WORK TO COMPLETE —
The listing needs restating word for word.

DATASET RECORDS —
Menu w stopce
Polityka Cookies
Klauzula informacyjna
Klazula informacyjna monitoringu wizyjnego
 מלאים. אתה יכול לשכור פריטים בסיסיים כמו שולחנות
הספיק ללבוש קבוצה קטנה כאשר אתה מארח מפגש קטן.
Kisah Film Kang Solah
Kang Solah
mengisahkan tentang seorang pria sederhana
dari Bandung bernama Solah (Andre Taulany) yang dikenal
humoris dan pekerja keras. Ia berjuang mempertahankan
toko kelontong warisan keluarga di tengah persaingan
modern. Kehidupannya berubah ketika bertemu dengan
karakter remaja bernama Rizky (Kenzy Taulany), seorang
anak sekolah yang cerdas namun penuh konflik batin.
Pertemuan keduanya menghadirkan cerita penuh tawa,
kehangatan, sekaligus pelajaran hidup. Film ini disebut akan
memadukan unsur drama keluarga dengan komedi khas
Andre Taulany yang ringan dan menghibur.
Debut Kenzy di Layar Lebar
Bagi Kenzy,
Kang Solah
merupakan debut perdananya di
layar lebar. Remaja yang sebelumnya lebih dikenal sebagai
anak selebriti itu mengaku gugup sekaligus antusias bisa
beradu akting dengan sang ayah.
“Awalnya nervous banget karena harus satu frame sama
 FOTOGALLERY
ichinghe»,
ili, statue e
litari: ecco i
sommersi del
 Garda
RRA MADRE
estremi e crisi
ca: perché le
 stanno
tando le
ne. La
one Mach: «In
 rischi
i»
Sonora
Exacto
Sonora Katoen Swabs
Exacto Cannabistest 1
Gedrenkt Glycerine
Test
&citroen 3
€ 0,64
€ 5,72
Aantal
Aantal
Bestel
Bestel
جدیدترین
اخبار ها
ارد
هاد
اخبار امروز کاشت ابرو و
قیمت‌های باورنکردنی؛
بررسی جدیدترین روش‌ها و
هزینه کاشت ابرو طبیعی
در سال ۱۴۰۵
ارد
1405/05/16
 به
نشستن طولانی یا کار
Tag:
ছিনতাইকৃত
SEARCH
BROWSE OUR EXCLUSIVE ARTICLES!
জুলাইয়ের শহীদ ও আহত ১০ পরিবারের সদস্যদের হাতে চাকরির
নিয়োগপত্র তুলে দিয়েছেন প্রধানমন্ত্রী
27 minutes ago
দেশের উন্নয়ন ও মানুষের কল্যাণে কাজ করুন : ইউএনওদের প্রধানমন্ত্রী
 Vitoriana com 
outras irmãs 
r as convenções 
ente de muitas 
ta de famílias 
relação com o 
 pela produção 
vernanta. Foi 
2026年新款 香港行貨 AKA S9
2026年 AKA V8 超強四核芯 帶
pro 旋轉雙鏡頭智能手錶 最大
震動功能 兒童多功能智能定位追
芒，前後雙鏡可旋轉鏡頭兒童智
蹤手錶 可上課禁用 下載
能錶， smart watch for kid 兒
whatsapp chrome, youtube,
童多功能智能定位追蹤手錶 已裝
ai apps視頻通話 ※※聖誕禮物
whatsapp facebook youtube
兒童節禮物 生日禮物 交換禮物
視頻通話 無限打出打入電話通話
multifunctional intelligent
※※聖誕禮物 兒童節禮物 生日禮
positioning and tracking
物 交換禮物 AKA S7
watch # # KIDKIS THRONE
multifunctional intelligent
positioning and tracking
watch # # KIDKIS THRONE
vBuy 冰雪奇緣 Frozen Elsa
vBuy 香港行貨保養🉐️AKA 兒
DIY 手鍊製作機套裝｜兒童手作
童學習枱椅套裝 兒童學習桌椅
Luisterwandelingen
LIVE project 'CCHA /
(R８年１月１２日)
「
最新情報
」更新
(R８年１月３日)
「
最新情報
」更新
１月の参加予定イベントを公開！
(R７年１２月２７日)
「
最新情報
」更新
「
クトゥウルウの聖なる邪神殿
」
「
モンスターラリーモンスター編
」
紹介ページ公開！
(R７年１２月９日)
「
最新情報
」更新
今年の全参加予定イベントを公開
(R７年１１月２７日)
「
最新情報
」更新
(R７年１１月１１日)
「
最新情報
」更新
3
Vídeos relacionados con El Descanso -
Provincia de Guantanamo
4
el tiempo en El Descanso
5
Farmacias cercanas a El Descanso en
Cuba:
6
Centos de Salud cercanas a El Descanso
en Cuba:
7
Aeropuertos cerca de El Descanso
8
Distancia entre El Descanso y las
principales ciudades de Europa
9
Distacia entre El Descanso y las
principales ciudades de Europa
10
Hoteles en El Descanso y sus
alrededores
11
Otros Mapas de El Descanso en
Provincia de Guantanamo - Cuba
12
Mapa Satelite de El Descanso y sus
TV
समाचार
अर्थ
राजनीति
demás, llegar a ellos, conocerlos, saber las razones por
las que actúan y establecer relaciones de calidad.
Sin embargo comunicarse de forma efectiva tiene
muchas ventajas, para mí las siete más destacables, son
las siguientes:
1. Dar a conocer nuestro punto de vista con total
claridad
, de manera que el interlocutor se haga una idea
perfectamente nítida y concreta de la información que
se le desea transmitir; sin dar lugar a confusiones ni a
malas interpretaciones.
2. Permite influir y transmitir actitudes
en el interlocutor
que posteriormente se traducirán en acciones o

RESPONSE AREA —
Menu w stopce
Polityka Cookies
Klauzula informacyjna
Klazula informacyjna monitoringu wizyjnego
 מלאים. אתה יכול לשכור פריטים בסיסיים כמו שולחנות
הספיק ללבוש קבוצה קטנה כאשר אתה מארח מפגש קטן.
Kisah Film Kang Solah
Kang Solah
mengisahkan tentang seorang pria sederhana
dari Bandung bernama Solah (Andre Taulany) yang dikenal
humoris dan pekerja keras. Ia berjuang mempertahankan
toko kelontong warisan keluarga di tengah persaingan
modern. Kehidupannya berubah ketika bertemu dengan
karakter remaja bernama Rizky (Kenzy Taulany), seorang
anak sekolah yang cerdas namun penuh konflik batin.
Pertemuan keduanya menghadirkan cerita penuh tawa,
kehangatan, sekaligus pelajaran hidup. Film ini disebut akan
memadukan unsur drama keluarga dengan komedi khas
Andre Taulany yang ringan dan menghibur.
Debut Kenzy di Layar Lebar
Bagi Kenzy,
Kang Solah
merupakan debut perdananya di
layar lebar. Remaja yang sebelumnya lebih dikenal sebagai
anak selebriti itu mengaku gugup sekaligus antusias bisa
beradu akting dengan sang ayah.
“Awalnya nervous banget karena harus satu frame sama
 FOTOGALLERY
ichinghe»,
ili, statue e
litari: ecco i
sommersi del
 Garda
RRA MADRE
estremi e crisi
ca: perché le
 stanno
tando le
ne. La
one Mach: «In
 rischi
i»
Sonora
Exacto
Sonora Katoen Swabs
Exacto Cannabistest 1
Gedrenkt Glycerine
Test
&citroen 3
€ 0,64
€ 5,72
Aantal
Aantal
Bestel
Bestel
جدیدترین
اخبار ها
ارد
هاد
اخبار امروز کاشت ابرو و
قیمت‌های باورنکردنی؛
بررسی جدیدترین روش‌ها و
هزینه کاشت ابرو طبیعی
در سال ۱۴۰۵
ارد
1405/05/16
 به
نشستن طولانی یا کار
Tag:
ছিনতাইকৃত
SEARCH
BROWSE OUR EXCLUSIVE ARTICLES!
জুলাইয়ের শহীদ ও আহত ১০ পরিবারের সদস্যদের হাতে চাকরির
নিয়োগপত্র তুলে দিয়েছেন প্রধানমন্ত্রী
27 minutes ago
দেশের উন্নয়ন ও মানুষের কল্যাণে কাজ করুন : ইউএনওদের প্রধানমন্ত্রী
 Vitoriana com 
outras irmãs 
r as convenções 
ente de muitas 
ta de famílias 
relação com o 
 pela produção 
vernanta. Foi 
2026年新款 香港行貨 AKA S9
2026年 AKA V8 超強四核芯 帶
pro 旋轉雙鏡頭智能手錶 最大
震動功能 兒童多功能智能定位追
芒，前後雙鏡可旋轉鏡頭兒童智
蹤手錶 可上課禁用 下載
能錶， smart watch for kid 兒
whatsapp chrome, youtube,
童多功能智能定位追蹤手錶 已裝
ai apps視頻通話 ※※聖誕禮物
whatsapp facebook youtube
兒童節禮物 生日禮物 交換禮物
視頻通話 無限打出打入電話通話
multifunctional intelligent
※※聖誕禮物 兒童節禮物 生日禮
positioning and tracking
物 交換禮物 AKA S7
watch # # KIDKIS THRONE
multifunctional intelligent
positioning and tracking
watch # # KIDKIS THRONE
vBuy 冰雪奇緣 Frozen Elsa
vBuy 香港行貨保養🉐️AKA 兒
DIY 手鍊製作機套裝｜兒童手作
童學習枱椅套裝 兒童學習桌椅
Luisterwandelingen
LIVE project 'CCHA /
(R８年１月１２日)
「
最新情報
」更新
(R８年１月３日)
「
最新情報
」更新
１月の参加予定イベントを公開！
(R７年１２月２７日)
「
最新情報
」更新
「
クトゥウルウの聖なる邪神殿
」
「
モンスターラリーモンスター編
」
紹介ページ公開！
(R７年１２月９日)
「
最新情報
」更新
今年の全参加予定イベントを公開
(R７年１１月２７日)
「
最新情報
」更新
(R７年１１月１１日)
「
最新情報
」更新
3
Vídeos relacionados con El Descanso -
Provincia de Guantanamo
4
el tiempo en El Descanso
5
Farmacias cercanas a El Descanso en
Cuba:
6
Centos de Salud cercanas a El Descanso
en Cuba:
7
Aeropuertos cerca de El Descanso
8
Distancia entre El Descanso y las
principales ciudades de Europa
9
Distacia entre El Descanso y las
principales ciudades de Europa
10
Hoteles en El Descanso y sus
alrededores
11
Otros Mapas de El Descanso en
Provincia de Guantanamo - Cuba
12
Mapa Satelite de El Descanso y sus
TV
समाचार
अर्थ
राजनीति
demás, llegar a ellos, conocerlos, saber las razones por
las que actúan y establecer relaciones de calidad.
Sin embargo comunicarse de forma efectiva tiene
muchas ventajas, para mí las siete más destacables, son
las siguientes:
1. Dar a conocer nuestro punto de vista con total
claridad
, de manera que el interlocutor se haga una idea
perfectamente nítida y concreta de la información que
se le desea transmitir; sin dar lugar a confusiones ni a
malas interpretaciones.
2. Permite influir y transmitir actitudes
en el interlocutor
que posteriormente se traducirán en acciones o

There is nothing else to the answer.